Disposizione che deve ritenersi integrata, con effetto dal 1° dicembre 1994, dall’art. 1 della l. 29 gennaio 1994, n. 87, che ha disposto la computabilità nella misura ivi precisata dell’indennità integrativa speciale, di cui alla l. 27 maggio 1959, n. 324 e successive modificazioni, per i lavoratori dei vari comparti della pubblica amministrazione e per i lavoratori privati.
Disciplina che è applicabile anche nel caso in esame in base alla normativa transitoria di cui all’art. 3 l. n. 87-94, che ha esteso la computabilità dell’indennità integrativa speciale anche per i dipendenti cessati dal servizio dopo il 30 novembre 1984, nonché per quei dipendenti per i quali non fossero ancora giuridicamente esauriti i rapporti attinenti alla liquidazione dell’indennità di buonuscita o analogo trattamento.
Ipotesi quest’ultima in cui rientra la presente fattispecie, atteso che la delibera di liquidazione dell’indennità di fine rapporto è stata adottata solo in data 3 febbraio 1997 (delibera G.M. n. 170), mentre la l. n. 87-94 è entrata in vigore il 6 febbraio 1994.
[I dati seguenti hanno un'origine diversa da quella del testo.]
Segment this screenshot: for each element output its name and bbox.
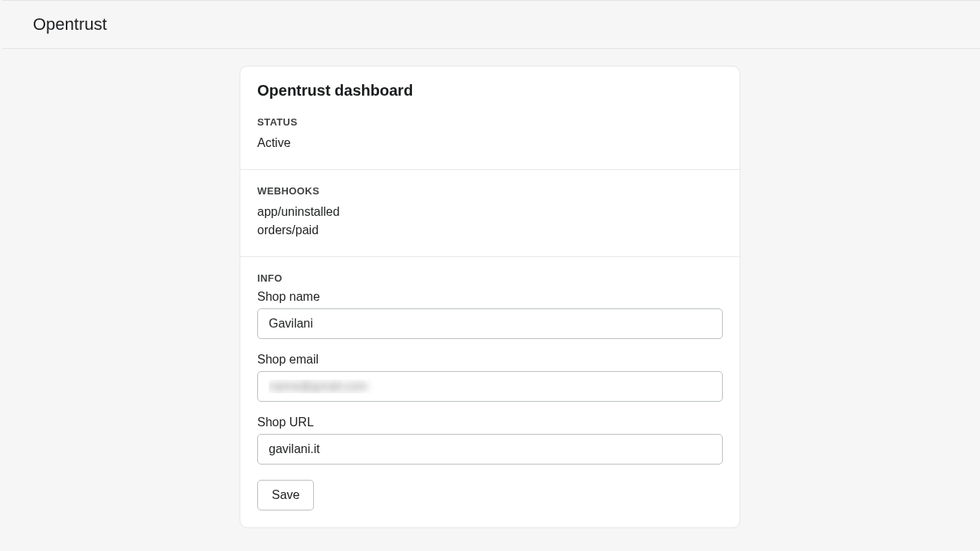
status-label: Status (257, 116, 723, 128)
webhook-item: orders/paid (257, 221, 723, 240)
topbar: Opentrust (2, 0, 980, 49)
save-button[interactable]: Save (257, 480, 314, 510)
webhooks-section: Webhooks app/uninstalled orders/paid (240, 169, 740, 256)
shop-url-input[interactable] (257, 434, 723, 465)
shop-email-label: Shop email (257, 353, 723, 367)
info-section: Info Shop name Shop email Shop URL Save (240, 256, 740, 527)
status-section: Opentrust dashboard Status Active (240, 67, 740, 169)
status-value: Active (257, 134, 723, 152)
dashboard-card: Opentrust dashboard Status Active Webhoo… (240, 66, 740, 528)
shop-name-label: Shop name (257, 290, 723, 304)
shop-email-field: Shop email (257, 353, 723, 402)
shop-url-label: Shop URL (257, 416, 723, 429)
shop-name-field: Shop name (257, 290, 723, 339)
shop-name-input[interactable] (257, 308, 723, 339)
webhook-item: app/uninstalled (257, 203, 723, 221)
card-title: Opentrust dashboard (257, 82, 723, 99)
webhooks-label: Webhooks (257, 185, 723, 197)
shop-email-input[interactable] (257, 371, 723, 402)
page-title: Opentrust (33, 15, 980, 34)
info-label: Info (257, 272, 723, 284)
shop-url-field: Shop URL (257, 416, 723, 465)
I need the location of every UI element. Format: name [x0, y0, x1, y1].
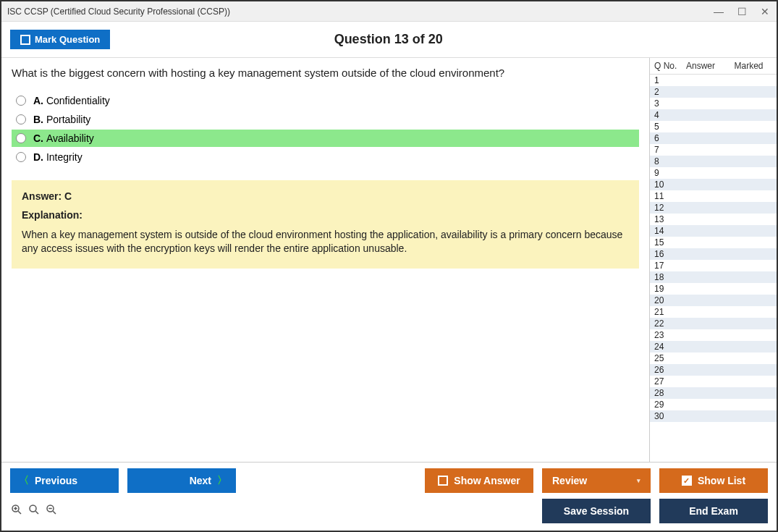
list-item[interactable]: 23	[650, 329, 777, 341]
zoom-in-icon[interactable]	[28, 503, 41, 520]
question-text: What is the biggest concern with hosting…	[12, 67, 639, 79]
next-button[interactable]: Next 〉	[127, 468, 236, 493]
svg-point-4	[30, 505, 36, 512]
chevron-right-icon: 〉	[217, 474, 227, 487]
end-exam-button[interactable]: End Exam	[659, 499, 768, 523]
radio-icon[interactable]	[16, 152, 26, 162]
list-item[interactable]: 7	[650, 144, 777, 156]
svg-line-1	[18, 511, 21, 514]
list-item[interactable]: 1	[650, 75, 777, 86]
list-item[interactable]: 20	[650, 295, 777, 306]
radio-icon[interactable]	[16, 133, 26, 143]
list-item[interactable]: 13	[650, 214, 777, 225]
zoom-out-icon[interactable]	[45, 503, 58, 520]
chevron-left-icon: 〈	[19, 474, 29, 487]
list-item[interactable]: 26	[650, 364, 777, 376]
zoom-reset-icon[interactable]	[10, 503, 23, 520]
choice-b[interactable]: B. Portability	[12, 111, 639, 128]
col-marked: Marked	[725, 61, 772, 71]
body: What is the biggest concern with hosting…	[1, 58, 777, 462]
zoom-controls	[10, 503, 58, 520]
titlebar: ISC CCSP (Certified Cloud Security Profe…	[1, 1, 777, 22]
list-item[interactable]: 25	[650, 352, 777, 364]
list-item[interactable]: 19	[650, 283, 777, 295]
choice-c[interactable]: C. Availability	[12, 130, 639, 147]
show-list-button[interactable]: ✓ Show List	[659, 468, 768, 493]
question-list[interactable]: 1234567891011121314151617181920212223242…	[650, 75, 777, 462]
radio-icon[interactable]	[16, 114, 26, 124]
show-answer-label: Show Answer	[454, 475, 520, 486]
list-item[interactable]: 22	[650, 318, 777, 329]
list-item[interactable]: 2	[650, 86, 777, 98]
choice-label: D. Integrity	[33, 151, 83, 163]
app-window: ISC CCSP (Certified Cloud Security Profe…	[0, 0, 778, 532]
window-title: ISC CCSP (Certified Cloud Security Profe…	[7, 7, 230, 17]
radio-icon[interactable]	[16, 96, 26, 106]
review-label: Review	[552, 475, 587, 486]
question-header: Mark Question Question 13 of 20	[1, 22, 777, 58]
list-item[interactable]: 15	[650, 237, 777, 248]
col-qno: Q No.	[654, 61, 686, 71]
list-item[interactable]: 8	[650, 156, 777, 167]
list-item[interactable]: 10	[650, 179, 777, 190]
list-item[interactable]: 16	[650, 248, 777, 260]
list-item[interactable]: 6	[650, 132, 777, 144]
save-session-button[interactable]: Save Session	[542, 499, 651, 523]
list-item[interactable]: 5	[650, 121, 777, 132]
svg-line-7	[53, 511, 56, 514]
choice-label: C. Availability	[33, 132, 94, 144]
list-item[interactable]: 14	[650, 225, 777, 237]
minimize-icon[interactable]: —	[713, 6, 724, 17]
close-icon[interactable]: ✕	[759, 6, 771, 17]
mark-question-label: Mark Question	[35, 34, 100, 45]
show-answer-button[interactable]: Show Answer	[425, 468, 533, 493]
explanation-label: Explanation:	[22, 209, 629, 221]
next-label: Next	[190, 475, 211, 486]
show-list-label: Show List	[698, 475, 745, 486]
list-item[interactable]: 28	[650, 387, 777, 399]
window-controls: — ☐ ✕	[713, 6, 771, 17]
end-exam-label: End Exam	[689, 505, 738, 517]
previous-label: Previous	[35, 475, 77, 486]
list-item[interactable]: 4	[650, 109, 777, 121]
chevron-down-icon: ▾	[637, 477, 640, 484]
save-session-label: Save Session	[564, 505, 629, 517]
list-item[interactable]: 17	[650, 260, 777, 271]
question-list-header: Q No. Answer Marked	[650, 58, 777, 75]
question-pane: What is the biggest concern with hosting…	[1, 58, 649, 462]
footer: 〈 Previous Next 〉 Show Answer Review ▾ ✓…	[1, 462, 777, 531]
list-item[interactable]: 11	[650, 190, 777, 202]
answer-line: Answer: C	[22, 190, 629, 202]
question-counter: Question 13 of 20	[110, 32, 667, 47]
choices-list: A. ConfidentialityB. PortabilityC. Avail…	[12, 92, 639, 166]
svg-line-5	[35, 511, 38, 514]
list-item[interactable]: 27	[650, 376, 777, 387]
list-item[interactable]: 21	[650, 306, 777, 318]
checkbox-icon	[438, 476, 448, 486]
choice-d[interactable]: D. Integrity	[12, 148, 639, 166]
mark-question-button[interactable]: Mark Question	[10, 30, 110, 49]
list-item[interactable]: 3	[650, 98, 777, 109]
checkbox-icon	[20, 35, 30, 45]
list-item[interactable]: 12	[650, 202, 777, 214]
review-button[interactable]: Review ▾	[542, 468, 651, 493]
list-item[interactable]: 9	[650, 167, 777, 179]
list-item[interactable]: 18	[650, 271, 777, 283]
list-item[interactable]: 24	[650, 341, 777, 352]
choice-label: B. Portability	[33, 114, 90, 125]
previous-button[interactable]: 〈 Previous	[10, 468, 119, 493]
maximize-icon[interactable]: ☐	[736, 6, 748, 17]
list-item[interactable]: 30	[650, 410, 777, 422]
list-item[interactable]: 29	[650, 399, 777, 410]
explanation-text: When a key management system is outside …	[22, 228, 629, 256]
col-answer: Answer	[686, 61, 725, 71]
choice-label: A. Confidentiality	[33, 95, 110, 106]
checkbox-checked-icon: ✓	[682, 476, 692, 486]
question-list-panel: Q No. Answer Marked 12345678910111213141…	[649, 58, 777, 462]
answer-box: Answer: C Explanation: When a key manage…	[12, 180, 639, 269]
choice-a[interactable]: A. Confidentiality	[12, 92, 639, 109]
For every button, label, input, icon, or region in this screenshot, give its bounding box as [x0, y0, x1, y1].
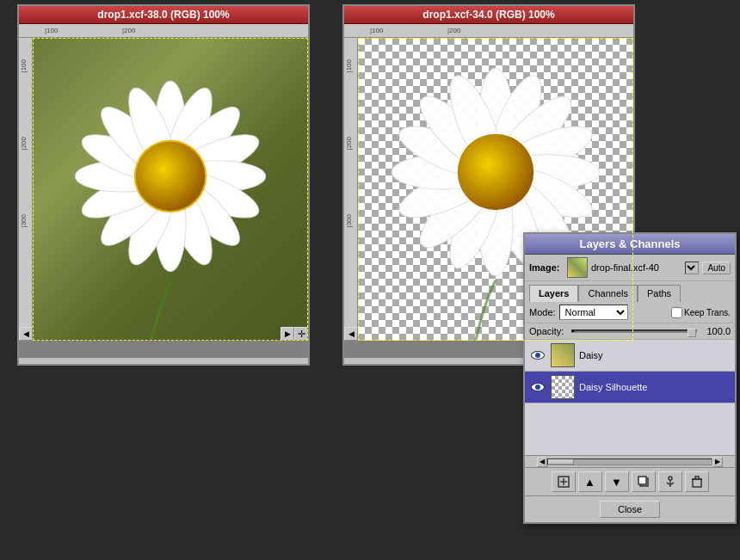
eye-icon-silhouette: [531, 383, 545, 391]
image-name: drop-final.xcf-40: [591, 262, 681, 273]
eye-pupil-daisy: [535, 353, 540, 358]
move-layer-up-button[interactable]: ▲: [578, 471, 602, 492]
layer-name-daisy: Daisy: [579, 350, 731, 360]
svg-point-41: [669, 477, 672, 480]
eye-pupil-silhouette: [535, 385, 540, 390]
mode-row: Mode: Normal Keep Trans.: [525, 302, 735, 323]
auto-button[interactable]: Auto: [702, 262, 731, 274]
tab-layers[interactable]: Layers: [529, 285, 578, 302]
opacity-value: 100.0: [700, 326, 731, 336]
scrollbar-track[interactable]: [547, 458, 712, 465]
opacity-slider[interactable]: [571, 329, 697, 333]
window1-title: drop1.xcf-38.0 (RGB) 100%: [97, 9, 229, 21]
close-row: Close: [525, 495, 735, 522]
keep-trans-row: Keep Trans.: [671, 307, 731, 318]
layers-panel-titlebar: Layers & Channels: [525, 234, 735, 255]
zoom-corner-1[interactable]: ✛: [294, 327, 308, 341]
layer-thumb-silhouette: [551, 375, 575, 399]
scroll-right-1[interactable]: ▶: [281, 327, 294, 341]
new-layer-button[interactable]: [552, 471, 576, 492]
tab-channels[interactable]: Channels: [578, 285, 637, 302]
close-button[interactable]: Close: [600, 501, 660, 518]
keep-trans-label: Keep Trans.: [684, 308, 731, 317]
image-window-1: drop1.xcf-38.0 (RGB) 100% |100 |200 |100…: [17, 4, 310, 366]
image-selector[interactable]: [685, 262, 699, 274]
eye-icon-daisy: [531, 351, 545, 360]
opacity-label: Opacity:: [529, 326, 568, 336]
layer-item-daisy[interactable]: Daisy: [525, 340, 735, 372]
ruler-top-1: |100 |200: [19, 24, 308, 38]
scroll-left-1[interactable]: ◀: [19, 327, 33, 341]
scroll-arrow-right[interactable]: ▶: [712, 457, 723, 467]
svg-rect-40: [638, 477, 646, 484]
layers-channels-panel: Layers & Channels Image: drop-final.xcf-…: [523, 232, 737, 524]
move-layer-down-button[interactable]: ▼: [605, 471, 629, 492]
layer-thumb-daisy: [551, 343, 575, 367]
scrollbar-thumb[interactable]: [548, 459, 574, 465]
svg-rect-43: [693, 479, 701, 487]
keep-trans-checkbox[interactable]: [671, 307, 682, 318]
svg-point-18: [136, 142, 205, 211]
window2-title: drop1.xcf-34.0 (RGB) 100%: [422, 9, 554, 21]
delete-layer-button[interactable]: [685, 471, 709, 492]
image-thumbnail: [567, 257, 588, 278]
window1-titlebar: drop1.xcf-38.0 (RGB) 100%: [19, 6, 308, 24]
layer-item-silhouette[interactable]: Daisy Silhouette: [525, 372, 735, 403]
tabs-row: Layers Channels Paths: [525, 281, 735, 302]
svg-rect-45: [695, 477, 699, 479]
mode-label: Mode:: [529, 307, 556, 317]
scroll-arrow-left[interactable]: ◀: [537, 457, 547, 467]
layer-name-silhouette: Daisy Silhouette: [579, 382, 731, 392]
layer-eye-silhouette[interactable]: [529, 378, 546, 396]
layers-toolbar: ▲ ▼: [525, 467, 735, 495]
ruler-left-1: |100 |200 |300: [19, 38, 33, 341]
canvas-1: [33, 38, 308, 341]
opacity-row: Opacity: 100.0: [525, 323, 735, 340]
ruler-left-2: |100 |200 |300: [344, 38, 358, 341]
image-row: Image: drop-final.xcf-40 Auto: [525, 255, 735, 281]
image-label: Image:: [529, 262, 564, 273]
layers-scrollbar[interactable]: ◀ ▶: [525, 455, 735, 467]
anchor-layer-button[interactable]: [658, 471, 682, 492]
duplicate-layer-button[interactable]: [632, 471, 656, 492]
tab-paths[interactable]: Paths: [638, 285, 681, 302]
svg-point-35: [458, 134, 534, 211]
layers-list: Daisy Daisy Silhouette: [525, 340, 735, 455]
scroll-left-2[interactable]: ◀: [344, 327, 358, 341]
ruler-top-2: |100 |200: [344, 24, 633, 38]
mode-dropdown[interactable]: Normal: [559, 305, 628, 320]
layers-empty-space: [525, 403, 735, 455]
window2-titlebar: drop1.xcf-34.0 (RGB) 100%: [344, 6, 633, 24]
layer-eye-daisy[interactable]: [529, 347, 546, 364]
layers-panel-title: Layers & Channels: [579, 237, 680, 250]
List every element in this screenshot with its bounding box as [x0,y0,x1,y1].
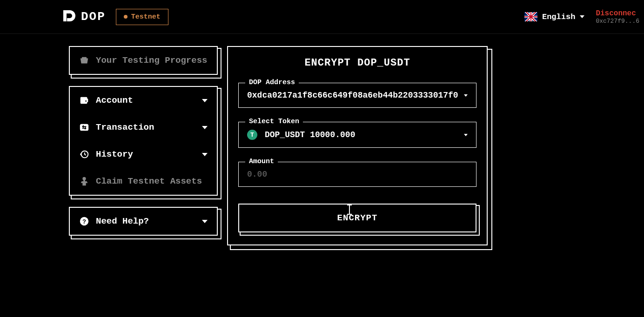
chevron-down-icon [464,94,468,97]
history-icon [79,149,89,159]
sidebar-item-progress[interactable]: Your Testing Progress [70,47,217,74]
sidebar-item-account[interactable]: Account [70,87,217,114]
testnet-badge: Testnet [116,9,168,25]
testnet-dot-icon [124,15,127,19]
language-selector[interactable]: English [524,12,584,21]
sidebar: Your Testing Progress Account Transactio… [69,46,218,236]
wallet-icon [79,95,89,106]
nav-panel: Account Transaction History [69,86,218,196]
testnet-label: Testnet [131,13,161,21]
wallet-status: Disconnec [596,9,639,18]
sidebar-item-claim[interactable]: Claim Testnet Assets [70,168,217,195]
chevron-down-icon [580,15,584,18]
chevron-down-icon [202,99,208,102]
panel-title: ENCRYPT DOP_USDT [238,57,476,69]
token-field[interactable]: Select Token T DOP_USDT 10000.000 [238,122,476,148]
svg-text:?: ? [82,218,86,225]
swap-icon [79,122,89,132]
chevron-down-icon [202,126,208,129]
chevron-down-icon [464,134,468,136]
amount-legend: Amount [245,158,278,165]
chevron-down-icon [202,153,208,156]
sidebar-item-history[interactable]: History [70,141,217,168]
address-value: 0xdca0217a1f8c66c649f08a6eb44b2203333017… [247,91,460,100]
encrypt-panel: ENCRYPT DOP_USDT DOP Address 0xdca0217a1… [227,46,488,245]
claim-label: Claim Testnet Assets [96,176,202,186]
logo[interactable]: DOP [60,8,106,25]
address-field[interactable]: DOP Address 0xdca0217a1f8c66c649f08a6eb4… [238,83,476,108]
wallet-status-box[interactable]: Disconnec 0xc727f9...6 [596,9,639,25]
uk-flag-icon [524,12,537,21]
chevron-down-icon [202,220,208,223]
amount-input[interactable] [247,170,468,179]
svg-rect-0 [80,124,88,131]
progress-label: Your Testing Progress [96,55,207,66]
claim-icon [79,176,89,186]
logo-icon [60,8,77,25]
header: DOP Testnet English Disconnec 0xc727f9..… [0,0,644,34]
sidebar-item-transaction[interactable]: Transaction [70,114,217,141]
progress-panel[interactable]: Your Testing Progress [69,46,218,75]
token-legend: Select Token [245,118,303,125]
encrypt-button[interactable]: ENCRYPT [238,204,476,232]
account-label: Account [96,95,133,106]
token-value: DOP_USDT 10000.000 [265,130,460,139]
address-legend: DOP Address [245,79,299,86]
history-label: History [96,149,133,159]
wallet-address: 0xc727f9...6 [596,18,639,25]
transaction-label: Transaction [96,122,154,132]
logo-text: DOP [81,10,106,24]
amount-field: Amount [238,162,476,187]
sidebar-item-help[interactable]: ? Need Help? [70,208,217,235]
basket-icon [79,55,89,66]
usdt-token-icon: T [247,130,257,140]
help-label: Need Help? [96,216,149,226]
header-right: English Disconnec 0xc727f9...6 [524,9,644,25]
language-label: English [542,13,575,21]
help-panel[interactable]: ? Need Help? [69,207,218,236]
main-container: Your Testing Progress Account Transactio… [0,34,644,245]
help-icon: ? [79,216,89,226]
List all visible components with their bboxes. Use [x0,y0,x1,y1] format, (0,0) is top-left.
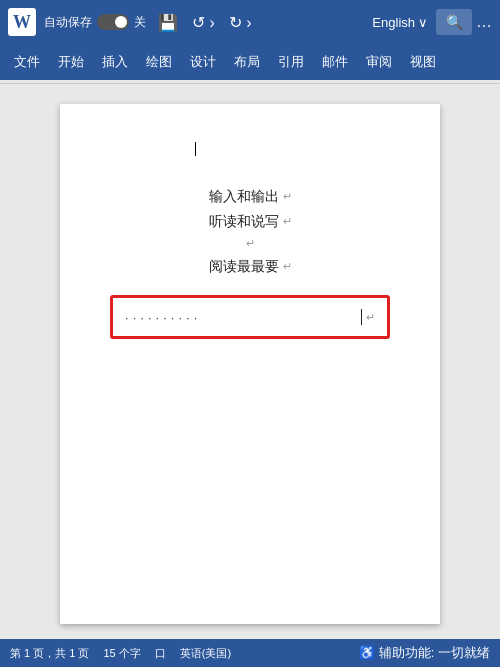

Gli argomenti suesposti determinano la reiezione del secondo motivo di appello subordinato.
Né può ritenersi accoglibile la prospettazione del Comune appellante con il terzo motivo d’appello subordinato, poiché l'art. 3, comma 1, l. n. 87-94, ai fini del calcolo dell'indennità integrativa speciale a regime, quando usa la locuzione "dopo" (e non il) "il 30 novembre 1984" intende riferirsi a coloro che hanno continuato a lavorare anche dopo detta data, e non a coloro che, entro detta data, erano stati collocati a riposo.
In altre parole, ai sensi dell'art. 3, l. 29 gennaio 1994, n. 87, il computo dell'indennità integrativa speciale nella determinazione della buonuscita dei dipendenti pubblici viene applicato ai dipendenti che siano cessati dal servizio dopo il 30 novembre 1984 e ai loro superstiti, nonché a quelli per i quali non siano ancora giuridicamente esauriti i rapporti attinenti alla liquidazione dell'indennità di buonuscita od analogo trattamento;solo ove il ricorrente era stato collocato in pensione prima della data del 30 novembre 1984, la relativa domanda deve essere presentata entro il termine perentorio del 30 settembre 1994 (cfr. Consiglio di Stato, sez. VI, 27 giugno 2008, n. 3278).
Quanto ai contributi previdenziali, il motivo di appello, formulato al punto quattro nell’atto di appello, è infondato, poiché la relativa restituzione non è giustificata dal TAR ai sensi dell’art. 2033 c.c., bensì è configurata quale conseguenza dell’accertamento del diritto all’indennità di fine rapporto con riferimento al periodo temporale 31 ottobre 1980 – 1° giugno 1984;pertanto, il motivo d’appello, così come formulato non è pertinente.
Il Collegio ritiene di dover chiarire, per ragioni di evidente esaustività della materia, che, fermo restando quanto statuito dal TAR in ordine agli interessi legali ed alla rivalutazione monetaria dovuti per il ritardo con il quale è stato liquidato il trattamento di fine rapporto, detti accessori non spettano in conseguenza del computo dell’indennità integrativa speciale ai sensi dell’art. 2, comma 4, l. 87-94 (cfr. la decisone di questo Consiglio, sez. VI, n. 1461 del 19 ottobre 1999).
Le spese di lite del presente grado di giudizio possono essere compensate sussistendo giusti motivi.